|Barclay Lake reflections|
Phenomenal. This was the name of the Alpine Trails Book Club read for the month of May, and is also a fitting word to describe the view from the shores of Barclay Lake on the chilly, rain-soaked Sunday morning when our book club met for our monthly hike.
After following Highway 2 east with the familiar peaks of the Cascade Mountains looming before us, my sister and I turned onto a narrow gravel Forest Service road rutted with crater-like potholes that would challenge the ground clearance of any vehicle smaller than a pickup truck. With blind corners and stretches of road narrow enough for only one vehicle, it was a bit of a white-knuckle drive uphill to the trailhead. A word of advice: go slow. While my sister and I grew up on a gravel road and are pros at dodging potholes while traveling forty miles per hour, this road requires a bit more caution!
There were a few cars in the small parking area when we arrived at the trailhead and met up with our group. A steady drizzle falling from low gray skies quickly drove us into the drier, but still drippy, refuge of the forest as we set out on the trail.
The drizzle quickly strengthened to rain, and we found ourselves walking through a dark forest that was gleaming wet and green everywhere, save for a brief stand of hemlock so dense that very little sunlight found its way to the forest floor, which was a result was bereft of any verdant vegetation. A large western red cedar stump hinted at the big trees that once held court here. This is clearly a second growth forest, and of course, we're hiking in an area with a long history of logging.
We crossed a rustic log bridge over a wide, clear creek, pausing to watch the water rushing and tumbling below. It still rained. We hiked uphill, through the forest, past innumerable blowdown trees, and across a few rocky slopes, hoods still pulled tightly over our heads.

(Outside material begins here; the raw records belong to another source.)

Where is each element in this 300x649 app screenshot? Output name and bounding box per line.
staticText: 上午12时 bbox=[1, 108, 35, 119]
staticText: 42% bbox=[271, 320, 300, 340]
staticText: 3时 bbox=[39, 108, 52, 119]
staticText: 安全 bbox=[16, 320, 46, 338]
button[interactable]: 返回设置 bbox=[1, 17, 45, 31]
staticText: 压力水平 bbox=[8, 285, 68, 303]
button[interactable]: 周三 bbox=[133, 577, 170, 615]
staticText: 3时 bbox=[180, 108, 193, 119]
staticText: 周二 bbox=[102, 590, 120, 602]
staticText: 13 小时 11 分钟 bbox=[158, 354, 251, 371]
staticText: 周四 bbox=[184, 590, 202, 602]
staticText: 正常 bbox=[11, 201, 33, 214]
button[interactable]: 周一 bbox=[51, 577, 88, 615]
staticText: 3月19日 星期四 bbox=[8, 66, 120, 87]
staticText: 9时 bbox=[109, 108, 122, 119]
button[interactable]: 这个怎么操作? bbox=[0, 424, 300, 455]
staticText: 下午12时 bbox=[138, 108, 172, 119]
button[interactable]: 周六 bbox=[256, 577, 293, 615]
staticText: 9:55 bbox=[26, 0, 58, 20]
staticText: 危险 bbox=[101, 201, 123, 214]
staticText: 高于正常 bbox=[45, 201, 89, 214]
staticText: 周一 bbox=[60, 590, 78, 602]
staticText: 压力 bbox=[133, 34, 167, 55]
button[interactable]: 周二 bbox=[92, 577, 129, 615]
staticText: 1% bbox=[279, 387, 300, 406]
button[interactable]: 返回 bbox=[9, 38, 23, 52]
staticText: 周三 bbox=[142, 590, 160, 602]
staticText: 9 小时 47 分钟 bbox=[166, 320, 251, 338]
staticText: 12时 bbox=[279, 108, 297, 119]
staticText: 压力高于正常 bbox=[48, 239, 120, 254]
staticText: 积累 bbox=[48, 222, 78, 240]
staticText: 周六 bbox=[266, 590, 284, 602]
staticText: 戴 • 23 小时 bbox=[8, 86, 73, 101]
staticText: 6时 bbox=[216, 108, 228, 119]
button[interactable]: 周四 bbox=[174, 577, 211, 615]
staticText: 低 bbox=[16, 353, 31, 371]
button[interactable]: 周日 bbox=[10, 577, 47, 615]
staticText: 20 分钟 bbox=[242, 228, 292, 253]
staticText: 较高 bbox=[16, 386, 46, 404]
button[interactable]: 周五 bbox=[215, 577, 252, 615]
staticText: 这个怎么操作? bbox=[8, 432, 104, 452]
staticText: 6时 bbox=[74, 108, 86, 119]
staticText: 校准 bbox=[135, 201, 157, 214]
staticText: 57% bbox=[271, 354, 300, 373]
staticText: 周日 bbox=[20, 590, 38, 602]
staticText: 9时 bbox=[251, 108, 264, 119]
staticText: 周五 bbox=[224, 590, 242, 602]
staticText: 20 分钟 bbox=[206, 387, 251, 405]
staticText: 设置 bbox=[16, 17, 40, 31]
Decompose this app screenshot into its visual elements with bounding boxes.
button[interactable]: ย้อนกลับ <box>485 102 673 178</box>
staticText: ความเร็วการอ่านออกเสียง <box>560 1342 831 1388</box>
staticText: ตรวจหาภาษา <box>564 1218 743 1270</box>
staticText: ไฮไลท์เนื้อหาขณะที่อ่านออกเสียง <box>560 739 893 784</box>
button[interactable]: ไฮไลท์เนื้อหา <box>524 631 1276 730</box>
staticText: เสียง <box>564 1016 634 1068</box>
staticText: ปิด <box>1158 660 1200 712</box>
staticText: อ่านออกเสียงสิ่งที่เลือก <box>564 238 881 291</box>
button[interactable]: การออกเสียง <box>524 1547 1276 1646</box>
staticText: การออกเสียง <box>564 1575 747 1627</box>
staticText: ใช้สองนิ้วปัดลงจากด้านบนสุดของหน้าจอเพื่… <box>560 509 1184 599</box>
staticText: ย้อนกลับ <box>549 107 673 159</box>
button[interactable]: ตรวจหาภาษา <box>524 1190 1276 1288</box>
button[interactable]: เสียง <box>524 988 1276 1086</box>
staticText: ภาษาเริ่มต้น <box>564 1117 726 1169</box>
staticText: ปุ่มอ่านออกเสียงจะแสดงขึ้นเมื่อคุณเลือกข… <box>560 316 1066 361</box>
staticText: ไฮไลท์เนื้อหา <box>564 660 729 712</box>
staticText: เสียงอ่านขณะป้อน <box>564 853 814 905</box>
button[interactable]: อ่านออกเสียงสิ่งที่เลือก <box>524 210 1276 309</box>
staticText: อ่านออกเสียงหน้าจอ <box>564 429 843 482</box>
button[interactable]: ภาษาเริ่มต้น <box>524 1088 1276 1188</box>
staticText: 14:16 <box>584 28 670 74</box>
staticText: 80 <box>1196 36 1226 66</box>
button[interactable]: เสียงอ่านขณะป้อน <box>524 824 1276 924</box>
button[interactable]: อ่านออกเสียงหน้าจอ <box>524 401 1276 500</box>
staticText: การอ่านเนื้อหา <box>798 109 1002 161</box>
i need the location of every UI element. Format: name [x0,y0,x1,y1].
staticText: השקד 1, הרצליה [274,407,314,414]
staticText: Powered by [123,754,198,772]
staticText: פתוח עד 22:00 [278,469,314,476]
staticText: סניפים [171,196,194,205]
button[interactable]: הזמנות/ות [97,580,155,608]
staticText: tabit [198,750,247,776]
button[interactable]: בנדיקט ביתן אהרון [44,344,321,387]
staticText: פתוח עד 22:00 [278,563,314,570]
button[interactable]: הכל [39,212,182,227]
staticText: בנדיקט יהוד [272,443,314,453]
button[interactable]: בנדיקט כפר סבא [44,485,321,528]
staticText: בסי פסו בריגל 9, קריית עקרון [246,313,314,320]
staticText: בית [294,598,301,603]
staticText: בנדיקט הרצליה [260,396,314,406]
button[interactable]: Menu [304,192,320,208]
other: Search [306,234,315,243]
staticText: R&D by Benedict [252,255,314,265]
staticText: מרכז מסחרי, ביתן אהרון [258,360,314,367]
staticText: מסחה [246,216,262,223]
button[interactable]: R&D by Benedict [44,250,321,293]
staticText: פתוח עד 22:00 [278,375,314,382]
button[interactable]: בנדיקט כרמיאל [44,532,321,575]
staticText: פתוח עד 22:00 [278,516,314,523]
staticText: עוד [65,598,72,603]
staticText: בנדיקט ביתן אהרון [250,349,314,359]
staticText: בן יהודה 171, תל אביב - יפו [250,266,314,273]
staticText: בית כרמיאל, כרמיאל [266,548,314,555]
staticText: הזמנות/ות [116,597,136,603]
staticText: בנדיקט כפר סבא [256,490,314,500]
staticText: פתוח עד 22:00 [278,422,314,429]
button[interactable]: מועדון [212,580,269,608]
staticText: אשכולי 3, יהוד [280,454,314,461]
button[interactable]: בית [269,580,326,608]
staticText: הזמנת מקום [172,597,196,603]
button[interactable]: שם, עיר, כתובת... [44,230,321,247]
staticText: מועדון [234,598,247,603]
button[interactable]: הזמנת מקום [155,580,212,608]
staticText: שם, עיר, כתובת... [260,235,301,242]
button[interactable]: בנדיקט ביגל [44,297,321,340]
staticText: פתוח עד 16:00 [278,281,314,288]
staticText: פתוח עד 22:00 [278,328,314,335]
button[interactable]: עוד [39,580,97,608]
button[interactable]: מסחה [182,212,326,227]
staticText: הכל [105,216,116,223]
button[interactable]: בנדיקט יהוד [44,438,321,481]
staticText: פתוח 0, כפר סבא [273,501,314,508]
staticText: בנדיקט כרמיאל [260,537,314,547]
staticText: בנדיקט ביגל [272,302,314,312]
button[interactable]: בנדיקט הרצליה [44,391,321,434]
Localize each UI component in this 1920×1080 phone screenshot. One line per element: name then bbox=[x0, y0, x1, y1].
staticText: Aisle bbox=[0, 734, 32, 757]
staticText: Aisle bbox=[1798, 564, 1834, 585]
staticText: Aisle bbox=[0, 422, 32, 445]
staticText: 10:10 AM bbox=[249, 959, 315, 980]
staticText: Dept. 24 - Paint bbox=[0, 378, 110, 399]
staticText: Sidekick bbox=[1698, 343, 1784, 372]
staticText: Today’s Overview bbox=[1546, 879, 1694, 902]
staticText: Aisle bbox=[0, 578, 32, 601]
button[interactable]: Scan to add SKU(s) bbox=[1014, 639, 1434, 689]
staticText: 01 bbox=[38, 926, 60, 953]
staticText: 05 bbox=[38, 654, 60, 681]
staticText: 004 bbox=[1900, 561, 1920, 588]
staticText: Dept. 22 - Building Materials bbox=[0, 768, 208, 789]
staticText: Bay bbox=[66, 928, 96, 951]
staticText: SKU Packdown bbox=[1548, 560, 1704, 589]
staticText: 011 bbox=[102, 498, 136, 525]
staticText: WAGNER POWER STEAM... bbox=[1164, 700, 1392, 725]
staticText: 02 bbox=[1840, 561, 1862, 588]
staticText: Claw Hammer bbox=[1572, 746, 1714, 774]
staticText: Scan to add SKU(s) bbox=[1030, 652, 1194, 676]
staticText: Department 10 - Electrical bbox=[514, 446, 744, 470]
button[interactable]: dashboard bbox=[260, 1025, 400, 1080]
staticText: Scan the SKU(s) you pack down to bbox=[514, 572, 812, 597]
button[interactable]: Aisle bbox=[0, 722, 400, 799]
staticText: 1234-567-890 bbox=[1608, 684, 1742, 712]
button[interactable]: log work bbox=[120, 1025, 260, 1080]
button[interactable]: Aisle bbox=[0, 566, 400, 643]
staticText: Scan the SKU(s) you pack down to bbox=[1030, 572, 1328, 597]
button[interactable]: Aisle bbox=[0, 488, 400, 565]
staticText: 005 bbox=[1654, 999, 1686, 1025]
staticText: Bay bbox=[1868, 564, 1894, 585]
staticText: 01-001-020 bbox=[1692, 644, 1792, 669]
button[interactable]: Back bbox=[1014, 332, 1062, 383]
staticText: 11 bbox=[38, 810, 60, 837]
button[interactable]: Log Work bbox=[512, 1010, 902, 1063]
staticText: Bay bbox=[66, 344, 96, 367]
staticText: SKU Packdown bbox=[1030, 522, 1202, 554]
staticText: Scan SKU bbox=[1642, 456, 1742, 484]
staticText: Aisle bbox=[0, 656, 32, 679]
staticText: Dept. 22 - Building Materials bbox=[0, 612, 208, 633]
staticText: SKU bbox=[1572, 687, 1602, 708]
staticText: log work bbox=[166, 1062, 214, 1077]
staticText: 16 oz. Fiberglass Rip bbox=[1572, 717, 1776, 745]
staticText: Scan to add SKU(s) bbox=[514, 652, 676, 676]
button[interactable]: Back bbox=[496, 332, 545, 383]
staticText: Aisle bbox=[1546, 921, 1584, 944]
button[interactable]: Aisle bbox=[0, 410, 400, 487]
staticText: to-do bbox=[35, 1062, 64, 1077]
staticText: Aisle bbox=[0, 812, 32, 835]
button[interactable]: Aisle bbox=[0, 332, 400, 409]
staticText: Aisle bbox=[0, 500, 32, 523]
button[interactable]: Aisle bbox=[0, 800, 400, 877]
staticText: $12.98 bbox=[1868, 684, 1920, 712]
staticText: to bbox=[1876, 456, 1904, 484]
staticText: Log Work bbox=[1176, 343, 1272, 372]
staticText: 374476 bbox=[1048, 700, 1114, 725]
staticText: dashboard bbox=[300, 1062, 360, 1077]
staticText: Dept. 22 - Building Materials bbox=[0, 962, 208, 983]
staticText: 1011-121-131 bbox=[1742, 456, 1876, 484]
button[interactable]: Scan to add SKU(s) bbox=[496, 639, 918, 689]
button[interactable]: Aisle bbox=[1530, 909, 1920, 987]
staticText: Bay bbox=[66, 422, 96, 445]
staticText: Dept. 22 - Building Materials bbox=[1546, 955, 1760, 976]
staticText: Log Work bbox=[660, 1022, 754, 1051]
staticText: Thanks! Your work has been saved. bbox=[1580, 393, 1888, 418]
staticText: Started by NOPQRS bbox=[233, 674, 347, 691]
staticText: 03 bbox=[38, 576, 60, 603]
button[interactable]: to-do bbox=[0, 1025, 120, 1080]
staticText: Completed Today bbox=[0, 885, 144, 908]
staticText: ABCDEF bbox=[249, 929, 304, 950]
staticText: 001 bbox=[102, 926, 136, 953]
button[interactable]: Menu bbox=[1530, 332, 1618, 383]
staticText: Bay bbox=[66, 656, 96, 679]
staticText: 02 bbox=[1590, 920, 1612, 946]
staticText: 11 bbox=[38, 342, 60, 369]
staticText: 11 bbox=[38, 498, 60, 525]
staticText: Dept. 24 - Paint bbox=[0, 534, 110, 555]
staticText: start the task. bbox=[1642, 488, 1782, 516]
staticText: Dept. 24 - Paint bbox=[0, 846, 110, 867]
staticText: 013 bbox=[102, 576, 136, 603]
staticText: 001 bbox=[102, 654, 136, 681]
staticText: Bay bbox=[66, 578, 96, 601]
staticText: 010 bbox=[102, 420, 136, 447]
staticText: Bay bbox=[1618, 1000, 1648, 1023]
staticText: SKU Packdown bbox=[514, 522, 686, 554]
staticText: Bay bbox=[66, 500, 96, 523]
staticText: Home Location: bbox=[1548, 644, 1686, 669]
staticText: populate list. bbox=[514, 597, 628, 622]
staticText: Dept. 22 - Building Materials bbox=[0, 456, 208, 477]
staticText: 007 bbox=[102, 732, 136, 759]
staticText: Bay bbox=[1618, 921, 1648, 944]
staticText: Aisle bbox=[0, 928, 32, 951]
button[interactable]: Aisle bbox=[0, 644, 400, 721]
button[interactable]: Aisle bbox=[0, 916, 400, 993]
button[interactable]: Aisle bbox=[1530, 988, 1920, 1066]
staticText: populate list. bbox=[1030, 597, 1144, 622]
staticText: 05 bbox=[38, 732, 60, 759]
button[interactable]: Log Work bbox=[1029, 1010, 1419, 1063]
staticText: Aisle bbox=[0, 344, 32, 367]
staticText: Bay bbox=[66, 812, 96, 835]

The lake materialized into view as the trees thinned out, its shores empty for the time being, its surface rippled and blurred by the persistent rain. Towering over the lake's opposite shore was formidable Baring Mountain, swathed in misty clouds and still bearing a few patches of white snow, although the meltwater tumbling down its rocky slopes suggested those bits of snow might not last much longer.
The view was phenomenal, and I found myself musing whether the word "phenomenal" encompasses places (such as this one) in addition to the events we'd read about in the book (like the aurora, great migration, and bioluminescent waters). As I considered that each of these events was tied to a particular place on earth, I concluded that yes, a place can be considered phenomenal - if not for the events that occur there, then at least for the feeling it gives you to be in the presence of such a place. Lake, mountain, low trailing clouds and dripping green forest evoked a sense of wonder and tranquility, the feeling of being very small but yet belonging to this place. Yes. Phenomenal.
After dubiously evaluating our options, the group finally settled into the relatively dry (or at least slightly less drippy) shelter beneath some large hemlock trees to eat lunch and discuss the book we'd read. After awhile, we started to feel chilled and decided to head back down the trail to get some blood and warmth flowing through our bodies. Luckily, the rain had abated and allowed us the opportunity to more fully appreciate the lake views, and to snap some photos without worrying about drowning our cameras!
|Barclay Lake, post-rain|
There were some flowers blooming along the trail, most notably the tiny bunchberry. I also spied some blooming vanilla leaf and one lone trillium blossom still holding out, while its breathren throughout the forest had long been naught but headless trios of green leaves.
With the good company, mystical scenery, fresh air, and reprieve from the rain, the hike back down the trail went by all too quickly. Well-wishes, farewells, and see-you-next times were exchanged as we headed back to our cars, shedding rain gear and preparing for another bumpy and careful drive back down the winding road.
If you go: Be sure to bring your Northwest Forest Pass, or purchase and print one out online to take with you. There are reports that the rangers patrol this trailhead frequently and hand out tickets to cars without passes! And as mentioned... be cautious when driving up the forest service road and look out for oncoming cars, especially around those blind corners. With only 500 feet of elevation gain, this is a relatively easy and family-friendly hike, with a beautiful destination.